#### Task material
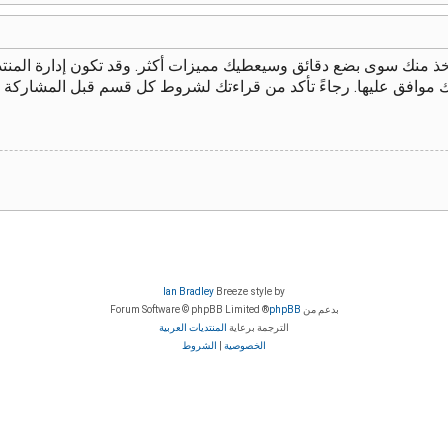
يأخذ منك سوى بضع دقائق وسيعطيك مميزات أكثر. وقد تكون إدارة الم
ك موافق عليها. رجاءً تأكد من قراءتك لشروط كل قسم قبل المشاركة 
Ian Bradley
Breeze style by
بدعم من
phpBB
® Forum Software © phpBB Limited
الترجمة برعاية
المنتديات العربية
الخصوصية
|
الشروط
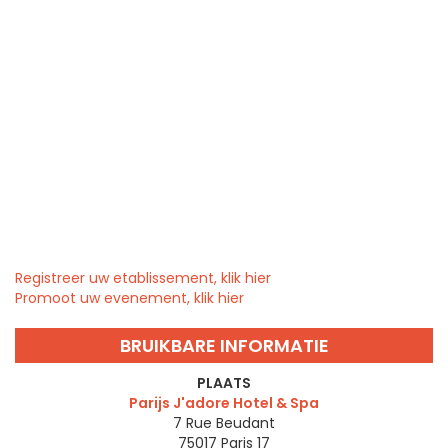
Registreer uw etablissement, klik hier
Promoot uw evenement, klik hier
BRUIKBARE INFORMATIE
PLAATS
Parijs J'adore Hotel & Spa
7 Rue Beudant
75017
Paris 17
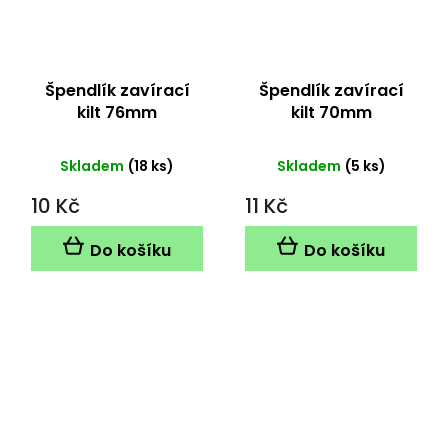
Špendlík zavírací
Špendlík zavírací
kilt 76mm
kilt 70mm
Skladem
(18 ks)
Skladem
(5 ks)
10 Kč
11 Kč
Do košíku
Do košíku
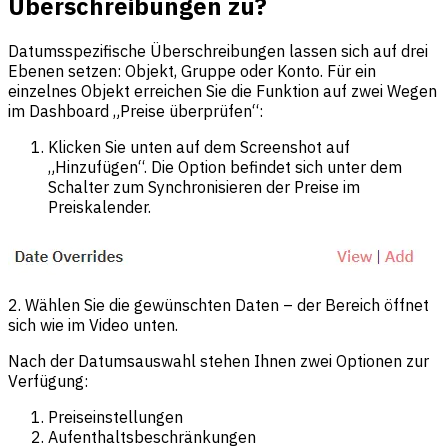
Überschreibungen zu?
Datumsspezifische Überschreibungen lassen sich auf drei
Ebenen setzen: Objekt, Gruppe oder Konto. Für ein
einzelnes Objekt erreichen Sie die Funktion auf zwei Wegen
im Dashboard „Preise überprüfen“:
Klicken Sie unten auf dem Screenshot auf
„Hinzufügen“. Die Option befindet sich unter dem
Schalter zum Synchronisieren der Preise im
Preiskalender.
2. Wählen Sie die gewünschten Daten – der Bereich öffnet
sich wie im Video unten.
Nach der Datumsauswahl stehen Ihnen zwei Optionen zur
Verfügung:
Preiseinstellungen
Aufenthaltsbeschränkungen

#### Exercise requirements
Please give the number of lines above that contain the string "zwei", and nothing more.

#### Answer for the task
2